» Exercise aim: Print out each entry without alteration, and keep the pictures out.

Collected data entries

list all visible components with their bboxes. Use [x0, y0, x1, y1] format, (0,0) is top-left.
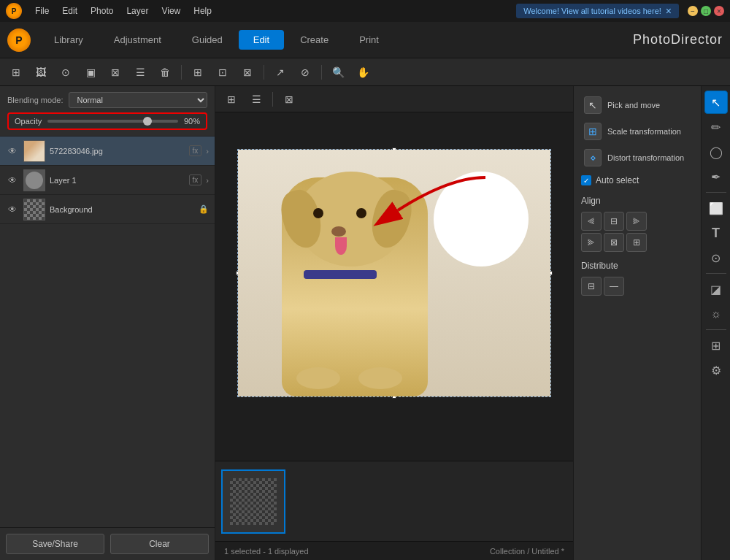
blend-mode-select[interactable]: Normal [69, 92, 207, 108]
strip-settings[interactable]: ⚙ [704, 358, 728, 382]
layer-thumb-1 [23, 169, 45, 191]
layer-item-1[interactable]: 👁 Layer 1 fx › [0, 166, 215, 195]
tab-library[interactable]: Library [39, 30, 98, 50]
menu-file[interactable]: File [29, 4, 55, 18]
menu-help[interactable]: Help [188, 4, 218, 18]
scale-transform-item[interactable]: ⊞ Scale transformation [577, 118, 698, 145]
canvas-tb-3[interactable]: ⊠ [279, 89, 299, 110]
auto-select-checkbox[interactable]: ✓ [581, 175, 591, 185]
layer-item-0[interactable]: 👁 572283046.jpg fx › [0, 137, 215, 166]
filter-btn[interactable]: ⊠ [105, 62, 126, 83]
layer-thumb-circle-1 [26, 172, 43, 189]
adjust-btn[interactable]: ⊘ [295, 62, 315, 83]
toolbar-sep-1 [181, 65, 182, 80]
save-share-button[interactable]: Save/Share [6, 534, 104, 554]
thumbnail-0[interactable] [221, 469, 285, 534]
transform-btn[interactable]: ⊠ [237, 62, 258, 83]
layer-thumb-0 [23, 140, 45, 162]
tab-create[interactable]: Create [285, 30, 343, 50]
layers-panel[interactable]: ☰ [130, 62, 150, 83]
align-center-h[interactable]: ⊟ [604, 212, 624, 231]
menu-photo[interactable]: Photo [85, 4, 119, 18]
auto-select-label: Auto select [596, 175, 639, 185]
notification-close[interactable]: × [666, 5, 672, 17]
layer-eye-2[interactable]: 👁 [6, 203, 19, 216]
maximize-button[interactable]: □ [701, 6, 711, 16]
title-bar: P File Edit Photo Layer View Help Welcom… [0, 0, 730, 22]
blend-mode-label: Blending mode: [7, 96, 63, 104]
align-top[interactable]: ⫸ [581, 233, 602, 252]
menu-layer[interactable]: Layer [120, 4, 154, 18]
status-left: 1 selected - 1 displayed [224, 547, 309, 556]
canvas-tb-2[interactable]: ☰ [246, 89, 266, 110]
rect-select[interactable]: ▣ [80, 62, 101, 83]
strip-pick-move[interactable]: ↖ [704, 91, 728, 114]
right-panel: ↖ Pick and move ⊞ Scale transformation ⋄… [573, 86, 701, 560]
close-button[interactable]: × [714, 6, 724, 16]
strip-eraser[interactable]: ◯ [704, 140, 728, 164]
brush-tool[interactable]: ⊙ [55, 62, 76, 83]
distort-transform-icon: ⋄ [584, 149, 602, 166]
zoom-btn[interactable]: 🔍 [328, 62, 348, 83]
opacity-label: Opacity [15, 117, 42, 126]
distribute-h[interactable]: ⊟ [581, 277, 602, 296]
dog-eye-left [313, 208, 323, 218]
tab-guided[interactable]: Guided [177, 30, 237, 50]
layer-item-2[interactable]: 👁 Background 🔒 [0, 195, 215, 224]
scale-transform-icon: ⊞ [584, 123, 602, 140]
nav-tabs: Library Adjustment Guided Edit Create Pr… [39, 30, 630, 50]
opacity-value: 90% [184, 117, 200, 126]
align-bottom[interactable]: ⊞ [626, 233, 647, 252]
menu-view[interactable]: View [155, 4, 186, 18]
pan-btn[interactable]: ✋ [353, 62, 373, 83]
layer-fx-0[interactable]: fx [189, 145, 202, 156]
app-logo: P [6, 3, 22, 19]
strip-shape[interactable]: ⬜ [704, 196, 728, 220]
layer-eye-0[interactable]: 👁 [6, 145, 19, 158]
distort-transform-item[interactable]: ⋄ Distort transformation [577, 145, 698, 171]
strip-layers[interactable]: ⊞ [704, 334, 728, 357]
pick-move-item[interactable]: ↖ Pick and move [577, 92, 698, 118]
menu-edit[interactable]: Edit [56, 4, 83, 18]
layer-arrow-1: › [206, 176, 209, 185]
clear-button[interactable]: Clear [110, 534, 209, 554]
align-title: Align [574, 193, 701, 209]
image-btn[interactable]: 🖼 [31, 62, 51, 83]
layer-fx-1[interactable]: fx [189, 174, 202, 185]
grid-btn[interactable]: ⊞ [188, 62, 208, 83]
strip-pen[interactable]: ✒ [704, 165, 728, 188]
canvas-sep [272, 92, 273, 107]
tab-adjustment[interactable]: Adjustment [99, 30, 176, 50]
select-layer-btn[interactable]: ⊞ [6, 62, 26, 83]
align-btn[interactable]: ⊡ [212, 62, 233, 83]
main-area: Blending mode: Normal Opacity 90% 👁 [0, 86, 730, 560]
align-center-v[interactable]: ⊠ [604, 233, 624, 252]
dog-collar [304, 270, 377, 279]
strip-crop[interactable]: ◪ [704, 277, 728, 301]
layer-controls: Blending mode: Normal Opacity 90% [0, 86, 215, 137]
strip-adjust[interactable]: ☼ [704, 302, 728, 326]
delete-btn[interactable]: 🗑 [155, 62, 175, 83]
export-btn[interactable]: ↗ [270, 62, 291, 83]
strip-brush[interactable]: ✏ [704, 115, 728, 139]
toolbar-sep-3 [321, 65, 322, 80]
strip-text[interactable]: T [704, 221, 728, 245]
dog-tongue [335, 237, 347, 255]
layer-name-1: Layer 1 [50, 176, 185, 185]
layer-eye-1[interactable]: 👁 [6, 174, 19, 187]
tab-edit[interactable]: Edit [239, 30, 284, 50]
align-grid: ⫷ ⊟ ⫸ ⫸ ⊠ ⊞ [574, 209, 701, 255]
canvas-tb-1[interactable]: ⊞ [221, 89, 242, 110]
distribute-title: Distribute [574, 258, 701, 274]
align-left[interactable]: ⫷ [581, 212, 602, 231]
opacity-thumb [143, 117, 152, 126]
canvas-workspace[interactable] [215, 112, 573, 461]
minimize-button[interactable]: − [688, 6, 698, 16]
tab-print[interactable]: Print [345, 30, 393, 50]
nav-logo: P [7, 28, 31, 52]
opacity-slider[interactable] [47, 120, 178, 123]
strip-circle[interactable]: ⊙ [704, 246, 728, 269]
distribute-v[interactable]: — [604, 277, 624, 296]
align-right[interactable]: ⫸ [626, 212, 647, 231]
dog-nose [331, 226, 346, 237]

» Result of this exercise:
list all visible components with their bboxes. Use [x0, y0, x1, y1] format, (0,0) is top-left.
blend-mode-select[interactable]: Normal [69, 92, 207, 108]
strip-settings[interactable]: ⚙ [704, 358, 728, 382]
layer-thumb-1 [23, 169, 45, 191]
layer-item-1[interactable]: 👁 Layer 1 fx › [0, 166, 215, 195]
tab-library[interactable]: Library [39, 30, 98, 50]
menu-file[interactable]: File [29, 4, 55, 18]
menu-help[interactable]: Help [188, 4, 218, 18]
scale-transform-item[interactable]: ⊞ Scale transformation [577, 118, 698, 145]
canvas-tb-3[interactable]: ⊠ [279, 89, 299, 110]
auto-select-checkbox[interactable]: ✓ [581, 175, 591, 185]
layer-item-0[interactable]: 👁 572283046.jpg fx › [0, 137, 215, 166]
filter-btn[interactable]: ⊠ [105, 62, 126, 83]
layer-thumb-circle-1 [26, 172, 43, 189]
adjust-btn[interactable]: ⊘ [295, 62, 315, 83]
toolbar-sep-1 [181, 65, 182, 80]
save-share-button[interactable]: Save/Share [6, 534, 104, 554]
thumbnail-0[interactable] [221, 469, 285, 534]
transform-btn[interactable]: ⊠ [237, 62, 258, 83]
layer-thumb-0 [23, 140, 45, 162]
tab-create[interactable]: Create [285, 30, 343, 50]
layers-panel[interactable]: ☰ [130, 62, 150, 83]
align-center-h[interactable]: ⊟ [604, 212, 624, 231]
menu-photo[interactable]: Photo [85, 4, 119, 18]
auto-select-label: Auto select [596, 175, 639, 185]
notification-close[interactable]: × [666, 5, 672, 17]
layer-eye-2[interactable]: 👁 [6, 203, 19, 216]
maximize-button[interactable]: □ [701, 6, 711, 16]
title-bar: P File Edit Photo Layer View Help Welcom… [0, 0, 730, 22]
blend-mode-label: Blending mode: [7, 96, 63, 104]
align-top[interactable]: ⫸ [581, 233, 602, 252]
menu-layer[interactable]: Layer [120, 4, 154, 18]
status-left: 1 selected - 1 displayed [224, 547, 309, 556]
canvas-tb-2[interactable]: ☰ [246, 89, 266, 110]
rect-select[interactable]: ▣ [80, 62, 101, 83]
strip-pick-move[interactable]: ↖ [704, 91, 728, 114]
right-panel: ↖ Pick and move ⊞ Scale transformation ⋄… [573, 86, 701, 560]
close-button[interactable]: × [714, 6, 724, 16]
strip-eraser[interactable]: ◯ [704, 140, 728, 164]
brush-tool[interactable]: ⊙ [55, 62, 76, 83]
distort-transform-icon: ⋄ [584, 149, 602, 166]
zoom-btn[interactable]: 🔍 [328, 62, 348, 83]
opacity-label: Opacity [15, 117, 42, 126]
distribute-h[interactable]: ⊟ [581, 277, 602, 296]
dog-eye-left [313, 208, 323, 218]
tab-guided[interactable]: Guided [177, 30, 237, 50]
layer-item-2[interactable]: 👁 Background 🔒 [0, 195, 215, 224]
scale-transform-icon: ⊞ [584, 123, 602, 140]
nav-tabs: Library Adjustment Guided Edit Create Pr… [39, 30, 630, 50]
opacity-value: 90% [184, 117, 200, 126]
align-bottom[interactable]: ⊞ [626, 233, 647, 252]
menu-view[interactable]: View [155, 4, 186, 18]
pan-btn[interactable]: ✋ [353, 62, 373, 83]
layer-fx-0[interactable]: fx [189, 145, 202, 156]
app-logo: P [6, 3, 22, 19]
strip-shape[interactable]: ⬜ [704, 196, 728, 220]
layer-eye-0[interactable]: 👁 [6, 145, 19, 158]
distort-transform-item[interactable]: ⋄ Distort transformation [577, 145, 698, 171]
strip-layers[interactable]: ⊞ [704, 334, 728, 357]
pick-move-item[interactable]: ↖ Pick and move [577, 92, 698, 118]
menu-edit[interactable]: Edit [56, 4, 83, 18]
layer-arrow-1: › [206, 176, 209, 185]
clear-button[interactable]: Clear [110, 534, 209, 554]
align-title: Align [574, 193, 701, 209]
image-btn[interactable]: 🖼 [31, 62, 51, 83]
layer-fx-1[interactable]: fx [189, 174, 202, 185]
grid-btn[interactable]: ⊞ [188, 62, 208, 83]
strip-pen[interactable]: ✒ [704, 165, 728, 188]
canvas-sep [272, 92, 273, 107]
tab-adjustment[interactable]: Adjustment [99, 30, 176, 50]
select-layer-btn[interactable]: ⊞ [6, 62, 26, 83]
align-btn[interactable]: ⊡ [212, 62, 233, 83]
main-area: Blending mode: Normal Opacity 90% 👁 [0, 86, 730, 560]
align-center-v[interactable]: ⊠ [604, 233, 624, 252]
dog-collar [304, 270, 377, 279]
strip-crop[interactable]: ◪ [704, 277, 728, 301]
layer-controls: Blending mode: Normal Opacity 90% [0, 86, 215, 137]
strip-adjust[interactable]: ☼ [704, 302, 728, 326]
delete-btn[interactable]: 🗑 [155, 62, 175, 83]
export-btn[interactable]: ↗ [270, 62, 291, 83]
strip-brush[interactable]: ✏ [704, 115, 728, 139]
toolbar-sep-3 [321, 65, 322, 80]
strip-text[interactable]: T [704, 221, 728, 245]
dog-tongue [335, 237, 347, 255]
layer-name-1: Layer 1 [50, 176, 185, 185]
layer-eye-1[interactable]: 👁 [6, 174, 19, 187]
tab-edit[interactable]: Edit [239, 30, 284, 50]
align-grid: ⫷ ⊟ ⫸ ⫸ ⊠ ⊞ [574, 209, 701, 255]
canvas-tb-1[interactable]: ⊞ [221, 89, 242, 110]
distribute-title: Distribute [574, 258, 701, 274]
align-left[interactable]: ⫷ [581, 212, 602, 231]
opacity-thumb [143, 117, 152, 126]
canvas-workspace[interactable] [215, 112, 573, 461]
minimize-button[interactable]: − [688, 6, 698, 16]
tab-print[interactable]: Print [345, 30, 393, 50]
nav-logo: P [7, 28, 31, 52]
opacity-slider[interactable] [47, 120, 178, 123]
strip-circle[interactable]: ⊙ [704, 246, 728, 269]
distribute-v[interactable]: — [604, 277, 624, 296]
align-right[interactable]: ⫸ [626, 212, 647, 231]
dog-nose [331, 226, 346, 237]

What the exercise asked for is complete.